***** The input

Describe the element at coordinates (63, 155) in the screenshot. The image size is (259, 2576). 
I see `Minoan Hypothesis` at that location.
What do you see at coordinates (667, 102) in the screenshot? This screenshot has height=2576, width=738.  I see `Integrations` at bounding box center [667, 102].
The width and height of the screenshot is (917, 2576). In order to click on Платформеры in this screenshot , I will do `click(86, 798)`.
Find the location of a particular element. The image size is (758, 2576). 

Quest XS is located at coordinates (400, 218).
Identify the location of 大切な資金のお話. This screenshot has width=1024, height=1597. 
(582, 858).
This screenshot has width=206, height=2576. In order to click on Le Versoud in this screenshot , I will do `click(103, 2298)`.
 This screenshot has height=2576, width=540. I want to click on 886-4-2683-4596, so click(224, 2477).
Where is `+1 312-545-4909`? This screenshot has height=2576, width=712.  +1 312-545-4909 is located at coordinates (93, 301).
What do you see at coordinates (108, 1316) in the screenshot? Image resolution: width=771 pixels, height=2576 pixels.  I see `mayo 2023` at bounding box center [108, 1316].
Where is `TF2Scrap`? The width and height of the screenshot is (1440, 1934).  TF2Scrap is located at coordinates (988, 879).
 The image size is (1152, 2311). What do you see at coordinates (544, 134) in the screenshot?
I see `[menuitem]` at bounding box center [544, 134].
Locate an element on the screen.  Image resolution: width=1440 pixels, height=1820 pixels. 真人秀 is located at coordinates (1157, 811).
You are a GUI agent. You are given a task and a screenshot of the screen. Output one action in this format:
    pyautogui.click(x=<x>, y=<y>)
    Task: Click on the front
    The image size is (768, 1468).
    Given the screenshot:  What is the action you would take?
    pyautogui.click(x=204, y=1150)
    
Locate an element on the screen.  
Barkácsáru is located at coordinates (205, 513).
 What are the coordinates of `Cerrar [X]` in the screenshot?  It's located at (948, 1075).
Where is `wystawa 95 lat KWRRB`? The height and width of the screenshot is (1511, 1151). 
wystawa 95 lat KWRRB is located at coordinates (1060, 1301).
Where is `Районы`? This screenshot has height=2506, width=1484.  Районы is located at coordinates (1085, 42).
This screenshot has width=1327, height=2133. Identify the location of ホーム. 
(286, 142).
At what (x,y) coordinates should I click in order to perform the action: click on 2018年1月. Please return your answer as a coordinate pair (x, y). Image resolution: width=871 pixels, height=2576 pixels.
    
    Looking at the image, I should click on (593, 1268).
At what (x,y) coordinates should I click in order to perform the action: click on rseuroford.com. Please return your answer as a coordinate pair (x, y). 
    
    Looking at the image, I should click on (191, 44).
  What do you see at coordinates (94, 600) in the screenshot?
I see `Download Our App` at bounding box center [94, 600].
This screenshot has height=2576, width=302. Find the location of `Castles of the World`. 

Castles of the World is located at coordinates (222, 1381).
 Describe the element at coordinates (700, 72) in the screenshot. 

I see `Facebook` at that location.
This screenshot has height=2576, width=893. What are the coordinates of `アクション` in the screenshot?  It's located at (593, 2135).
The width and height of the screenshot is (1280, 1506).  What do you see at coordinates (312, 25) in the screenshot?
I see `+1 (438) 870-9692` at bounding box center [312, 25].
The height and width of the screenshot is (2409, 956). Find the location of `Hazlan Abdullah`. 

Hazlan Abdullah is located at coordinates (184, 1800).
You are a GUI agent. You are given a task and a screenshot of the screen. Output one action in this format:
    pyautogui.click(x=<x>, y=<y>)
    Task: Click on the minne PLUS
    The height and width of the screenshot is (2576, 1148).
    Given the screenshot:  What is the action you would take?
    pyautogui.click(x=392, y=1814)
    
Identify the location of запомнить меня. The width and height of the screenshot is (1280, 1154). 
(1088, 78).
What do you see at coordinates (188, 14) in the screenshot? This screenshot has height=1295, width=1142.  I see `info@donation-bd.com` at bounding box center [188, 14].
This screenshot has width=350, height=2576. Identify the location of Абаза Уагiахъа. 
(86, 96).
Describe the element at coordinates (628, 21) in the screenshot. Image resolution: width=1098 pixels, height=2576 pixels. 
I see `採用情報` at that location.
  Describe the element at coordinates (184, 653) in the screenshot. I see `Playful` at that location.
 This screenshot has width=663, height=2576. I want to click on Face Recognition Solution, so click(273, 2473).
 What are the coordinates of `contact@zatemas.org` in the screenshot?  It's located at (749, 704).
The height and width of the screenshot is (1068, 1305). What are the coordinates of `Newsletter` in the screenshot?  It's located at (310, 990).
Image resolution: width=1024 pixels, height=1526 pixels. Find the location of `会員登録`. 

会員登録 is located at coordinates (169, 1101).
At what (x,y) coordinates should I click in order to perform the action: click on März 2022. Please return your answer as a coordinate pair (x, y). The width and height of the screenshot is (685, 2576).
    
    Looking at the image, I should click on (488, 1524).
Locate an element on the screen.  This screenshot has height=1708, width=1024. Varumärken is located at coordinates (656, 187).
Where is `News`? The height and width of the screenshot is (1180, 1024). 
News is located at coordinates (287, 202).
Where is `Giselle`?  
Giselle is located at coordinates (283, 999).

**********

Task instructions:
Give every entry again, exactly as it reads.

Your solution:
Describe the element at coordinates (63, 155) in the screenshot. The image size is (259, 2576). 
I see `Minoan Hypothesis` at that location.
What do you see at coordinates (667, 102) in the screenshot? This screenshot has height=2576, width=738.  I see `Integrations` at bounding box center [667, 102].
The width and height of the screenshot is (917, 2576). In order to click on Платформеры in this screenshot , I will do `click(86, 798)`.
Find the location of a particular element. The image size is (758, 2576). 

Quest XS is located at coordinates (400, 218).
Identify the location of 大切な資金のお話. This screenshot has width=1024, height=1597. 
(582, 858).
This screenshot has width=206, height=2576. In order to click on Le Versoud in this screenshot , I will do `click(103, 2298)`.
 This screenshot has height=2576, width=540. I want to click on 886-4-2683-4596, so click(224, 2477).
Where is `+1 312-545-4909`? This screenshot has height=2576, width=712.  +1 312-545-4909 is located at coordinates (93, 301).
What do you see at coordinates (108, 1316) in the screenshot? Image resolution: width=771 pixels, height=2576 pixels.  I see `mayo 2023` at bounding box center [108, 1316].
Where is `TF2Scrap`? The width and height of the screenshot is (1440, 1934).  TF2Scrap is located at coordinates (988, 879).
 The image size is (1152, 2311). What do you see at coordinates (544, 134) in the screenshot?
I see `[menuitem]` at bounding box center [544, 134].
Locate an element on the screen.  Image resolution: width=1440 pixels, height=1820 pixels. 真人秀 is located at coordinates (1157, 811).
You are a GUI agent. You are given a task and a screenshot of the screen. Output one action in this format:
    pyautogui.click(x=<x>, y=<y>)
    Task: Click on the front
    The image size is (768, 1468).
    Given the screenshot:  What is the action you would take?
    pyautogui.click(x=204, y=1150)
    
Locate an element on the screen.  
Barkácsáru is located at coordinates (205, 513).
 What are the coordinates of `Cerrar [X]` in the screenshot?  It's located at (948, 1075).
Where is `wystawa 95 lat KWRRB`? The height and width of the screenshot is (1511, 1151). 
wystawa 95 lat KWRRB is located at coordinates (1060, 1301).
Where is `Районы`? This screenshot has height=2506, width=1484.  Районы is located at coordinates (1085, 42).
This screenshot has width=1327, height=2133. Identify the location of ホーム. 
(286, 142).
At what (x,y) coordinates should I click in order to perform the action: click on 2018年1月. Please return your answer as a coordinate pair (x, y). Image resolution: width=871 pixels, height=2576 pixels.
    
    Looking at the image, I should click on (593, 1268).
At what (x,y) coordinates should I click in order to perform the action: click on rseuroford.com. Please return your answer as a coordinate pair (x, y). 
    
    Looking at the image, I should click on (191, 44).
  What do you see at coordinates (94, 600) in the screenshot?
I see `Download Our App` at bounding box center [94, 600].
This screenshot has height=2576, width=302. Find the location of `Castles of the World`. 

Castles of the World is located at coordinates (222, 1381).
 Describe the element at coordinates (700, 72) in the screenshot. 

I see `Facebook` at that location.
This screenshot has height=2576, width=893. What are the coordinates of `アクション` in the screenshot?  It's located at (593, 2135).
The width and height of the screenshot is (1280, 1506).  What do you see at coordinates (312, 25) in the screenshot?
I see `+1 (438) 870-9692` at bounding box center [312, 25].
The height and width of the screenshot is (2409, 956). Find the location of `Hazlan Abdullah`. 

Hazlan Abdullah is located at coordinates (184, 1800).
You are a GUI agent. You are given a task and a screenshot of the screen. Output one action in this format:
    pyautogui.click(x=<x>, y=<y>)
    Task: Click on the minne PLUS
    The height and width of the screenshot is (2576, 1148).
    Given the screenshot:  What is the action you would take?
    pyautogui.click(x=392, y=1814)
    
Identify the location of запомнить меня. The width and height of the screenshot is (1280, 1154). 
(1088, 78).
What do you see at coordinates (188, 14) in the screenshot? This screenshot has height=1295, width=1142.  I see `info@donation-bd.com` at bounding box center [188, 14].
This screenshot has width=350, height=2576. Identify the location of Абаза Уагiахъа. 
(86, 96).
Describe the element at coordinates (628, 21) in the screenshot. Image resolution: width=1098 pixels, height=2576 pixels. 
I see `採用情報` at that location.
  Describe the element at coordinates (184, 653) in the screenshot. I see `Playful` at that location.
 This screenshot has width=663, height=2576. I want to click on Face Recognition Solution, so click(273, 2473).
 What are the coordinates of `contact@zatemas.org` in the screenshot?  It's located at (749, 704).
The height and width of the screenshot is (1068, 1305). What are the coordinates of `Newsletter` in the screenshot?  It's located at (310, 990).
Image resolution: width=1024 pixels, height=1526 pixels. Find the location of `会員登録`. 

会員登録 is located at coordinates (169, 1101).
At what (x,y) coordinates should I click in order to perform the action: click on März 2022. Please return your answer as a coordinate pair (x, y). The width and height of the screenshot is (685, 2576).
    
    Looking at the image, I should click on (488, 1524).
Locate an element on the screen.  This screenshot has height=1708, width=1024. Varumärken is located at coordinates (656, 187).
Where is `News`? The height and width of the screenshot is (1180, 1024). 
News is located at coordinates (287, 202).
Where is `Giselle`?  
Giselle is located at coordinates (283, 999).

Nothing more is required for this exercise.